La plateforme vient en effet d’annuler la nouvelle série des créateurs de Stranger Things au bout d’une seule saison. Une décision brutale, qui tranche avec l’aura quasi intouchable dont jouissait jusqu’ici le duo à l’origine de l’une des franchises les plus rentables de l’histoire de Netflix. On pensait que ce capital symbolique constituait une forme d’assurance tout risque. Il n’en est manifestement rien.
Ce qui interpelle ici, ce n’est pas tant l’annulation en elle-même, mais ce qu’elle révèle du fonctionnement actuel de la plateforme au N rouge. Netflix a depuis longtemps abandonné la logique de la fidélisation créative au profit d’une mécanique froide : les chiffres d’audience des premières semaines dictent tout, et aucune réputation ne protège vraiment un projet qui ne décolle pas immédiatement. Le problème, c’est que cette logique tue dans l’œuf des œuvres qui auraient eu besoin de temps pour trouver leur public.
« Une série de science-fiction ambitieuse, construite par des gens qui ont prouvé leur valeur, annulée avant même d’avoir pu développer son univers : c’est exactement le genre de décision qui finit par épuiser la confiance des spectateurs. »
Car c’est bien de ça qu’il s’agit : une érosion de confiance. Pourquoi s’investir émotionnellement dans un univers narratif si la plateforme est susceptible de couper les ponts avant même qu’une intrigue ait pu se déployer correctement ? La science-fiction, plus que tout autre genre, demande une mise en place, un monde à construire, des règles à poser. Une seule saison n’est souvent qu’un prologue.
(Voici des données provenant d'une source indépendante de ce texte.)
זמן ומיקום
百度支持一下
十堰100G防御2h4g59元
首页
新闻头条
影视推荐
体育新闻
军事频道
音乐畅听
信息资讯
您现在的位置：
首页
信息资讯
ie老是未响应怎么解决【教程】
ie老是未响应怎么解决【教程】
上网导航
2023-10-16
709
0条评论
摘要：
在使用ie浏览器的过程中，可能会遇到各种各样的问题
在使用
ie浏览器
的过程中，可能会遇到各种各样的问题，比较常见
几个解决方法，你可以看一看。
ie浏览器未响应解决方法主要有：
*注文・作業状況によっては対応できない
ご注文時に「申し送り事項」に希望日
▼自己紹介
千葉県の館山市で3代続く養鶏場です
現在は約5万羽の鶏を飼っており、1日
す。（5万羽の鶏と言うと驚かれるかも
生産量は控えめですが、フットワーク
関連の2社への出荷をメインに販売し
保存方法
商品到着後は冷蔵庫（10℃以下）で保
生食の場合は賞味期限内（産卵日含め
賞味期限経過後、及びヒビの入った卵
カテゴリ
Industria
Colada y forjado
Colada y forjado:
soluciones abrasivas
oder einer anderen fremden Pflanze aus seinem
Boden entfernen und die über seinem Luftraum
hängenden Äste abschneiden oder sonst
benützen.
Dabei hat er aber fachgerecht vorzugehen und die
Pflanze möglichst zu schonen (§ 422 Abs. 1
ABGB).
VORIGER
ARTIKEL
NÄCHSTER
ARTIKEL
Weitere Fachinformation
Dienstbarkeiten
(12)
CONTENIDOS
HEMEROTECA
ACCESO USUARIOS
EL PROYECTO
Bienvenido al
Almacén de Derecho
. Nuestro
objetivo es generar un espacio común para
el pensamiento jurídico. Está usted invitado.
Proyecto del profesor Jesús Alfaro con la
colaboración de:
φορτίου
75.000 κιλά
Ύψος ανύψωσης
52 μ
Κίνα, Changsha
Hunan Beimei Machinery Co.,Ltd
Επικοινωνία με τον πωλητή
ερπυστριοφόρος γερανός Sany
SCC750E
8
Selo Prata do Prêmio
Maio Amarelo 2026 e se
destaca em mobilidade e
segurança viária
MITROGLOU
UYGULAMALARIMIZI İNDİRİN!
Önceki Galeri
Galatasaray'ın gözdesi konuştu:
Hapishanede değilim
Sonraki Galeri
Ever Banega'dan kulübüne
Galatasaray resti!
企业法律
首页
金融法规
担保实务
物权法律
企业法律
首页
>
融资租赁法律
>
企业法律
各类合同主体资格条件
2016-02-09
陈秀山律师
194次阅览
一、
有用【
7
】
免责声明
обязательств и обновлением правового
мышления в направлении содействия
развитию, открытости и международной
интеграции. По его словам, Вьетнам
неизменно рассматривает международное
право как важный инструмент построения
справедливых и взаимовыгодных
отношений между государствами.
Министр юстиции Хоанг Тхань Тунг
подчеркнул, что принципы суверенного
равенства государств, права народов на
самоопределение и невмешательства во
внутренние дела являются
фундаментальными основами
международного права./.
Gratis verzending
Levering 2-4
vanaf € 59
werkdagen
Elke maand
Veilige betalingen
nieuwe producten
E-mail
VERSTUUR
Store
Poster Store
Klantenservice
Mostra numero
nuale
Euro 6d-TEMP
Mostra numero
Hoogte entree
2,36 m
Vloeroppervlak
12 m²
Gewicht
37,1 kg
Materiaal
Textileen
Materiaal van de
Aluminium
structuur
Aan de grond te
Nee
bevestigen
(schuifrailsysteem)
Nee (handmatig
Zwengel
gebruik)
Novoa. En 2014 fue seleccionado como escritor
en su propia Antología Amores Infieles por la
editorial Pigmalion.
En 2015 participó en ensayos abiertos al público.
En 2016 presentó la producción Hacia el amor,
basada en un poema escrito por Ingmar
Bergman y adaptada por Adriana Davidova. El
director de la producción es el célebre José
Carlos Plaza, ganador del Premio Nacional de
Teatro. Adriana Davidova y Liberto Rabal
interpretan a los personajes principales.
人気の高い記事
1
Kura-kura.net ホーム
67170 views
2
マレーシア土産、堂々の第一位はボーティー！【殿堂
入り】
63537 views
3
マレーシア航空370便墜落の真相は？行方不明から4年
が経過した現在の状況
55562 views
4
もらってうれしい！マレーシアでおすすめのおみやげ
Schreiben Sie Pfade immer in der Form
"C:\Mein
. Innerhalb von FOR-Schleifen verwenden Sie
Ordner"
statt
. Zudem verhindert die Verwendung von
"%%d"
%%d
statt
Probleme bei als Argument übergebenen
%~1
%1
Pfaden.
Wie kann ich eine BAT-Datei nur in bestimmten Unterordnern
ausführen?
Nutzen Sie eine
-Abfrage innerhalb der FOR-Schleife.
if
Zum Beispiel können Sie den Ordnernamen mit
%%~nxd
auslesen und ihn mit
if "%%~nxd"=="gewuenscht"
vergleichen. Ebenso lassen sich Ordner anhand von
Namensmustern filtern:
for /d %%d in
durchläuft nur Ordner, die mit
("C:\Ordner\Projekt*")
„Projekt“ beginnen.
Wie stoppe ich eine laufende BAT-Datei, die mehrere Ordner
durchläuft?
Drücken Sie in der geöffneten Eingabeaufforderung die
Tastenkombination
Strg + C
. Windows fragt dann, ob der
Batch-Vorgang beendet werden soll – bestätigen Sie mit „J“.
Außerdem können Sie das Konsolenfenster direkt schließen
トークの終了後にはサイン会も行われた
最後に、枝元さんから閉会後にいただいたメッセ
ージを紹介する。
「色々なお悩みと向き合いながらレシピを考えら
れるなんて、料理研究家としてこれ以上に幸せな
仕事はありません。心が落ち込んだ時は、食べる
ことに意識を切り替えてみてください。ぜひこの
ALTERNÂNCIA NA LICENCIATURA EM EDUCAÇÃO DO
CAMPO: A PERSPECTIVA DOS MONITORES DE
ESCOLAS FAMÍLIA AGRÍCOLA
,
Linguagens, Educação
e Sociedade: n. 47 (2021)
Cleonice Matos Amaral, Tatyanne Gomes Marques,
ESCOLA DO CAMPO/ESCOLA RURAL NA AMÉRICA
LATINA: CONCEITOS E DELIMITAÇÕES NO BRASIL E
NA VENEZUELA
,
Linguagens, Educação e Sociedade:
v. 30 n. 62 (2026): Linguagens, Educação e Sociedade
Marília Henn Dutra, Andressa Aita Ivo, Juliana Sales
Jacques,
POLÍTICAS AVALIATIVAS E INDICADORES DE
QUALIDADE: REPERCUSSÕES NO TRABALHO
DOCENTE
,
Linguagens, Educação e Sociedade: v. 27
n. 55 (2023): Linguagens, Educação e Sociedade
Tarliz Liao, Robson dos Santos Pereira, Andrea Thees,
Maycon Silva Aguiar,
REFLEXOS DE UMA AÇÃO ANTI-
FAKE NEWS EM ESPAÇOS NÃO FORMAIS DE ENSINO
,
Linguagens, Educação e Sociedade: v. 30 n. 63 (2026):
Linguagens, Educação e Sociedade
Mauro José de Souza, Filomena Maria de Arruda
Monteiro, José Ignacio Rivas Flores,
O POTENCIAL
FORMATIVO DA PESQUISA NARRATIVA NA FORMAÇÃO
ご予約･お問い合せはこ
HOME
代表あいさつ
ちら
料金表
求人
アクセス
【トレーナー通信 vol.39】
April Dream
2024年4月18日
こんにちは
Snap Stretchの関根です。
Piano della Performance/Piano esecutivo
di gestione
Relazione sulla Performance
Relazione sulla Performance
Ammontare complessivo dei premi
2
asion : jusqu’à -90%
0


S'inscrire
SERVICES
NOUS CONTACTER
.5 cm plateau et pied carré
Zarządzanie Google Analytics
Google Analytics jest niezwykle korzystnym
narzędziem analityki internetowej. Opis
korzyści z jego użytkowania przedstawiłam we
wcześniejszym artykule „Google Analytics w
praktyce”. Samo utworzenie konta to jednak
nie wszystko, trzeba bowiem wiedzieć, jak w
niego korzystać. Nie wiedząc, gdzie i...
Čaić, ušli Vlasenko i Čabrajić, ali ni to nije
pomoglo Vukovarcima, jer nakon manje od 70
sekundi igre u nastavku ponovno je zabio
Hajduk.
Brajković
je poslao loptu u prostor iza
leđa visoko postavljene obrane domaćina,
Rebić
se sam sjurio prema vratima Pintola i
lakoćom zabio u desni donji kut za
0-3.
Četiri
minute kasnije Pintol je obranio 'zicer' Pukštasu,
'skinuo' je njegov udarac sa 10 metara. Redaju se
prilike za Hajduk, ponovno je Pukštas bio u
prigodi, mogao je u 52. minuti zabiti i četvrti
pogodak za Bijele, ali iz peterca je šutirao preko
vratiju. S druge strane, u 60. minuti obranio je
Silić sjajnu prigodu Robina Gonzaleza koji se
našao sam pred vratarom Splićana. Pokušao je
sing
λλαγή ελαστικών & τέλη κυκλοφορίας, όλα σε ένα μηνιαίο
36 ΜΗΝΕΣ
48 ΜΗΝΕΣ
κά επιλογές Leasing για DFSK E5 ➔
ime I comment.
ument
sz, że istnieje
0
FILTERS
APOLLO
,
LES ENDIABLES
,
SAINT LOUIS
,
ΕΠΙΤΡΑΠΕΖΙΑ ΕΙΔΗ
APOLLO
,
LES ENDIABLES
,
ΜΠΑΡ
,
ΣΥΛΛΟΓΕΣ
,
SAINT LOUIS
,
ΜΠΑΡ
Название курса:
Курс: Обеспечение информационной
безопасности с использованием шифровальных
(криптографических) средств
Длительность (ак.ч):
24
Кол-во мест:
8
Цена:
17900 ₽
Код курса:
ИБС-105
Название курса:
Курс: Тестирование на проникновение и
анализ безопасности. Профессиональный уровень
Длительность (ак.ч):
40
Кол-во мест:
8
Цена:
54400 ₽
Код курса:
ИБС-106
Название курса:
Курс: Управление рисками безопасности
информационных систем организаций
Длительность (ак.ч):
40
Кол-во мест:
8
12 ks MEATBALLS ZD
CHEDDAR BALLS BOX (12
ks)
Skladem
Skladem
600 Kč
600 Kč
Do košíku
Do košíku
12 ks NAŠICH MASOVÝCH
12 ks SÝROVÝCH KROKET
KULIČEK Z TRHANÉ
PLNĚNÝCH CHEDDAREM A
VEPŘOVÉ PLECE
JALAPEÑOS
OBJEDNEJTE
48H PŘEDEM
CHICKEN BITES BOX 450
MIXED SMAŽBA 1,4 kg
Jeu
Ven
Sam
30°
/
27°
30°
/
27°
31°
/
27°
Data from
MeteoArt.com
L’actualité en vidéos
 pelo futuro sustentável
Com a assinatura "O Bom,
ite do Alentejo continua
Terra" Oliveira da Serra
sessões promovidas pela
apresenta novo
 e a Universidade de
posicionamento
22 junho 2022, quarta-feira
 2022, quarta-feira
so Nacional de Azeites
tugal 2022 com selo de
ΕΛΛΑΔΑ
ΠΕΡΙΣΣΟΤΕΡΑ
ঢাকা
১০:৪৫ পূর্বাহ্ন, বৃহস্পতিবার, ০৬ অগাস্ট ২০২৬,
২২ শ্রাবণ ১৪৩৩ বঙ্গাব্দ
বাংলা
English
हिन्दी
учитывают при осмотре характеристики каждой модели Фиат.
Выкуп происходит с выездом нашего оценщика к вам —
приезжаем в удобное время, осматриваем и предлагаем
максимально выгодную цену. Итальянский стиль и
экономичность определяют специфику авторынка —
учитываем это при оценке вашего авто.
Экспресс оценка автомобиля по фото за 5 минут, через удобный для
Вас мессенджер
On peut évidemment avancer que Netflix ne peut pas se permettre de financer indéfiniment des projets qui ne performent pas, et c’est une réalité économique légitime. Mais la question du signal envoyé aux créateurs reste entière. Quand même les showrunners les plus bankables de la maison se retrouvent sans filet, qui peut encore se sentir en sécurité pour prendre des risques narratifs ? La prise de risque créative devient paradoxalement impossible dans un environnement qui réclame pourtant de l’originalité pour se démarquer.
Il est tentant d’imaginer ce que cette série aurait pu devenir avec une saison 2 pour confirmer ses ambitions. Peut-être rien de transcendant. Peut-être quelque chose d’inoubliable. On ne le saura jamais, et c’est précisément là que réside le vrai gâchis.